EuGH-Geeignetheitskriterium als Allheilmittel

Prof. Dr. Hervé Edelmann, Fachanwalt für Bank- und Kapitalmarktrecht, Thümmel, Schütze & Partner, Stuttgart

 

Sowohl in seinem Urteil vom 15.10.2024, XI ZR 39/24 (BeckRS 2024, 31581), als auch in seinem Urteil vom 24.09.2024, XI ZR 32/22 (WM 2024, 1955), musste sich der Bundesgerichtshof mit den Auswirkungen von fehlenden, unvollständigen und fehlerhaften Pflichtangaben in solchen unter die Verbraucherkreditrichtlinie fallenden Allgemein-Verbraucherdarlehensverträge auf die Rechtswirksamkeit der den Darlehensnehmern erteilten Widerrufsinformation auseinandersetzen.

In seiner Entscheidung vom 24.09.2024 erinnert der Bundesgerichtshof unter Hinweis auf sein Urteil vom 27.02.2024 (XI ZR 258/22, BGHZ 239, 337, WM 2022, 979) zunächst daran, dass nach dessen Rechtsprechung die Information über den Verzugszinssatz nach Art. 247 § 3 Abs. 1 Nr. 11 EGBGB neben der Angabe der Art und Weise seiner etwaigen Anpassung auch die Angabe des zum Zeitpunkt des Vertragsschlusses geltenden konkreten Prozentsatzes voraussetzt (Rn. 23), was das betroffene Kreditinstitut in seiner Widerrufsinformation nicht berücksichtigt hatte.
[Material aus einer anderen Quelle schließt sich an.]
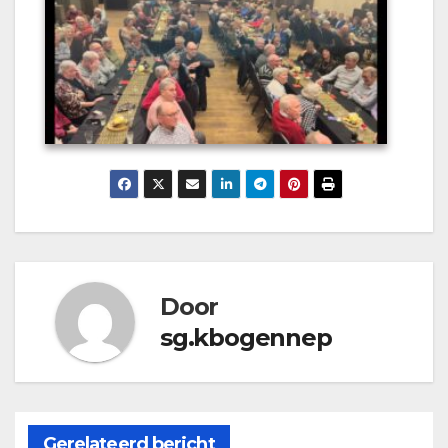
Door
sg.kbogennep
Gerelateerd bericht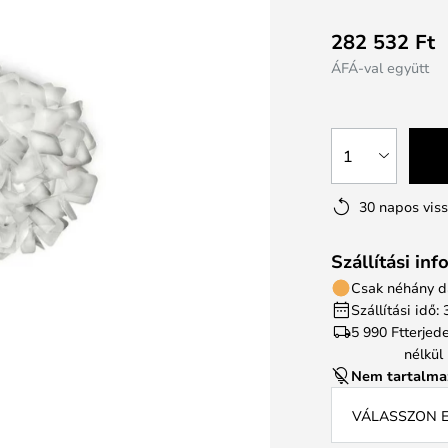
282 532 Ft
ÁFÁ-val együtt
1
30 napos vis
Szállítási in
Csak néhány d
Szállítási idő
5 990 Ft
terjed
nélkül
Nem tartalma
VÁLASSZON E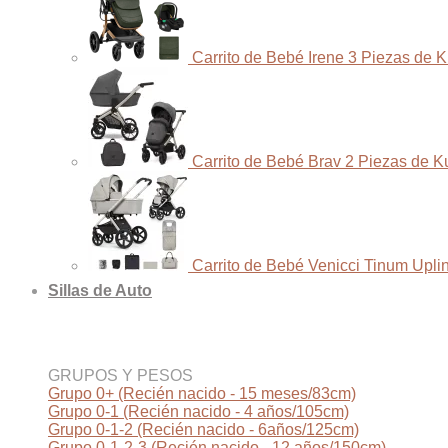
Carrito de Bebé Irene 3 Piezas de 
Carrito de Bebé Brav 2 Piezas de K
Carrito de Bebé Venicci Tinum Upli
Sillas de Auto
GRUPOS Y PESOS
Grupo 0+ (Recién nacido - 15 meses/83cm)
Grupo 0-1 (Recién nacido - 4 años/105cm)
Grupo 0-1-2 (Recién nacido - 6años/125cm)
Grupo 0-1-2-3 (Recién nacido - 12 años/150cm)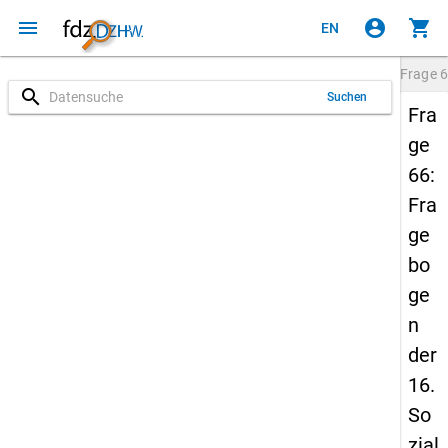
menu
account_circle
shopping_cart
EN
Frage
6
search
Suchen
Fra
ge
66:
Fra
ge
bo
ge
n
der
16.
So
zial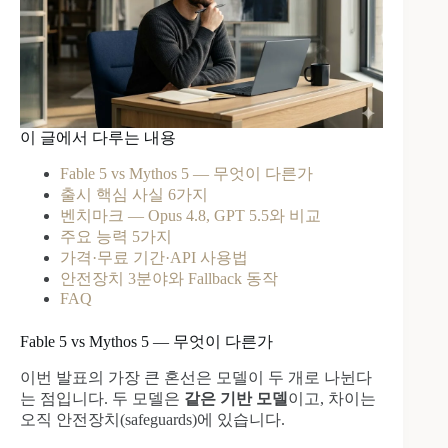
이 글에서 다루는 내용
Fable 5 vs Mythos 5 — 무엇이 다른가
출시 핵심 사실 6가지
벤치마크 — Opus 4.8, GPT 5.5와 비교
주요 능력 5가지
가격·무료 기간·API 사용법
안전장치 3분야와 Fallback 동작
FAQ
Fable 5 vs Mythos 5 — 무엇이 다른가
이번 발표의 가장 큰 혼선은 모델이 두 개로 나뉜다
는 점입니다. 두 모델은
같은 기반 모델
이고, 차이는
오직 안전장치(safeguards)에 있습니다.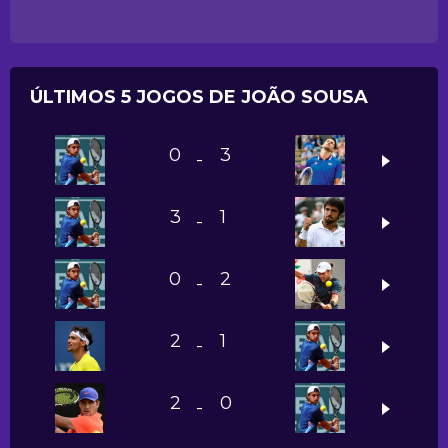
ÚLTIMOS 5 JOGOS DE JOÃO SOUSA
0
3
-
3
1
-
0
2
-
2
1
-
2
0
-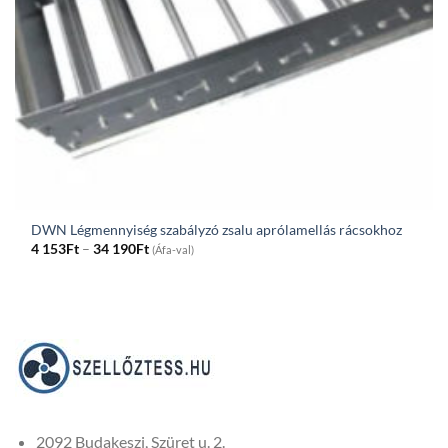
DWN Légmennyiség szabályzó zsalu aprólamellás rácsokhoz
Price
4 153
Ft
–
34 190
Ft
(Áfa-val)
range:
4
153Ft
through
34
190Ft
2092 Budakeszi, Szüret u. 2.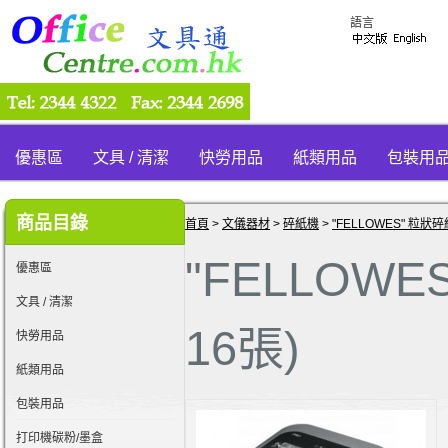
語言
優惠區
文具 / 清潔
快勞用品
紙類用品
包裝用
商品目錄
首頁
>
文儀器材
>
碎紙機
>
"FELLOWES" 粒狀碎
"FELLOWE
優惠區
文具 / 清潔
16張)
快勞用品
紙類用品
包裝用品
打印機碳粉/墨盒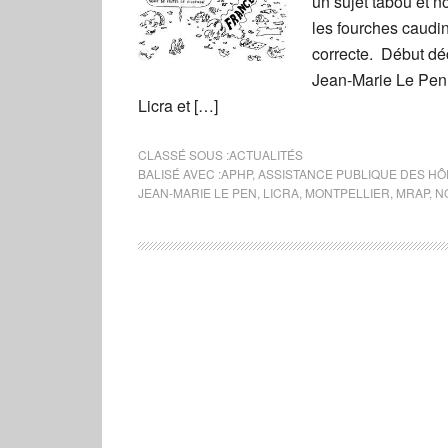
un sujet tabou et n
les fourches caudi
correcte. Début déc
Jean-Marie Le Pen, 
Licra et […]
CLASSÉ SOUS :
ACTUALITÉS
BALISÉ AVEC :
APHP
,
ASSISTANCE PUBLIQUE DES HÔP
JEAN-MARIE LE PEN
,
LICRA
,
MONTPELLIER
,
MRAP
,
N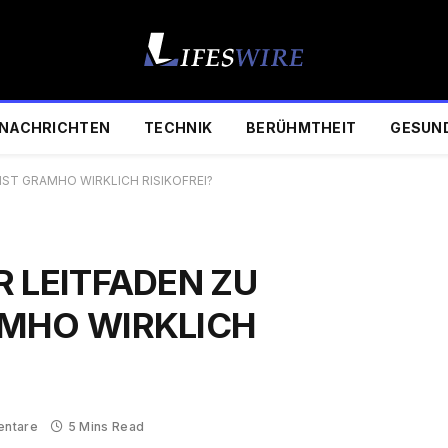
NACHRICHTEN
TECHNIK
BERÜHMTHEIT
GESUN
IST GRAMHO WIRKLICH RISIKOFREI?
R LEITFADEN ZU
AMHO WIRKLICH
entare
5 Mins Read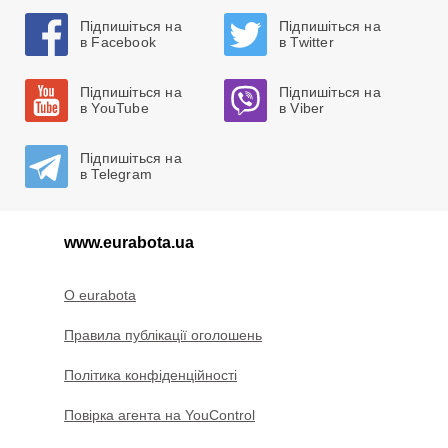
Підпишіться на
Підпишіться на
в Facebook
в Twitter
Підпишіться на
Підпишіться на
в YouTube
в Viber
Підпишіться на
в Telegram
www.eurabota.ua
O eurabota
Правила публікації оголошень
Політика конфіденційності
Повірка агента на YouControl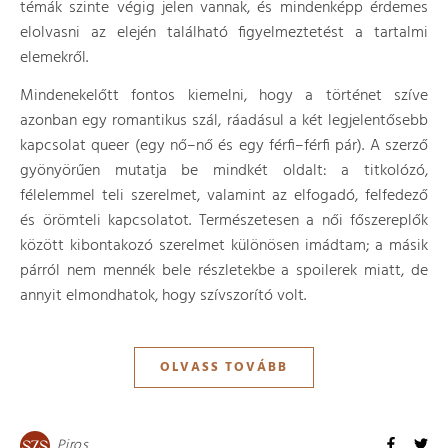
témák szinte végig jelen vannak, és mindenképp érdemes
elolvasni az elején található figyelmeztetést a tartalmi
elemekről.
Mindenekelőtt fontos kiemelni, hogy a történet szíve
azonban egy romantikus szál, ráadásul a két legjelentősebb
kapcsolat queer (egy nő–nő és egy férfi–férfi pár). A szerző
gyönyörűen mutatja be mindkét oldalt: a titkolózó,
félelemmel teli szerelmet, valamint az elfogadó, felfedező
és örömteli kapcsolatot. Természetesen a női főszereplők
között kibontakozó szerelmet különösen imádtam; a másik
párról nem mennék bele részletekbe a spoilerek miatt, de
annyit elmondhatok, hogy szívszorító volt.
OLVASS TOVÁBB
Piros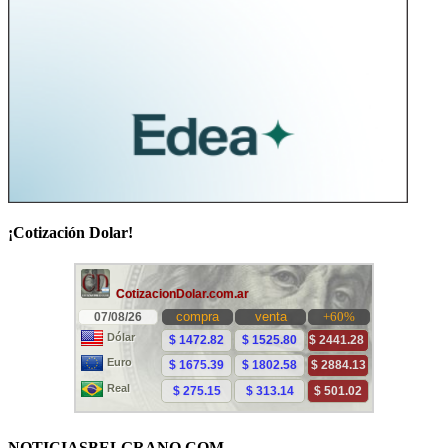
¡Cotización Dolar!
NOTICIASBELGRANO.COM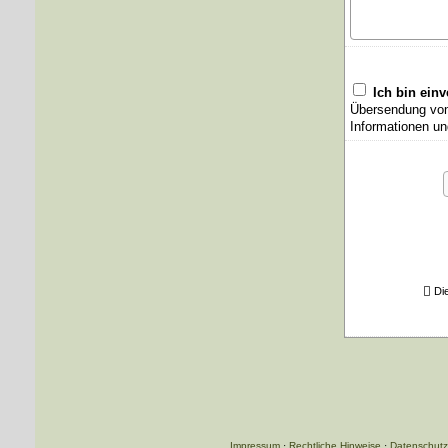
Ich bin ein
Übersendung von 
Informationen un
Di
Impressum
·
Rechtliche Hinweise
·
Datenschutz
Hieran anknüpfend hält der Bundesgerichtshof unter Hinweis auf seine im Anschluss an das neue „Geeignetheitskriterium" entwickelnde EuGH-BMW-Bank-Urteil vom 21.12.2023, (C-38/21, C-47/21 u., C-232/21, WM 2024, 249) ergangene Entscheidung vom 27.02.2024, (XI ZR 258/22, BGHZ 239, 337, Rn. 34 f.) fest, dass das Fehlen dieser Angabe nicht dazu geeignet ist, das Anlaufen der Widerrufsfrist zu verhindern. Dies deshalb, weil ein normal informierter, angemessen aufmerksamer und verständiger Verbraucher den streitgegenständlichen Darlehensvertrag auch dann abgeschlossen hätte, wenn ihm bei Vertragsabschluss über die im Vertrag enthaltenen Angaben hinaus auch der zu diesem Zeitpunkt geltende konkrete Verzugszinssatz und die Art und Weise seiner Anpassung mitgeteilt worden wären. Ein solcher Verbraucher hätte nämlich einer solchen Angabe keine für den Vertragsschluss maßgebliche Bedeutung beigemessen, sodass er, der Verbraucher, durch das Fehlen dieser Angabe nicht in Bezug auf seine Rechte und Pflichten irregeführt worden ist (Rn. 24; so auch BGH, Urteil v. 15.10.2024, a. a. O., u. H. auch auf BGH, Urteil v. 04.06.2024, XI ZR 113/21, WM 2024, 1207 Rn. 27 f.).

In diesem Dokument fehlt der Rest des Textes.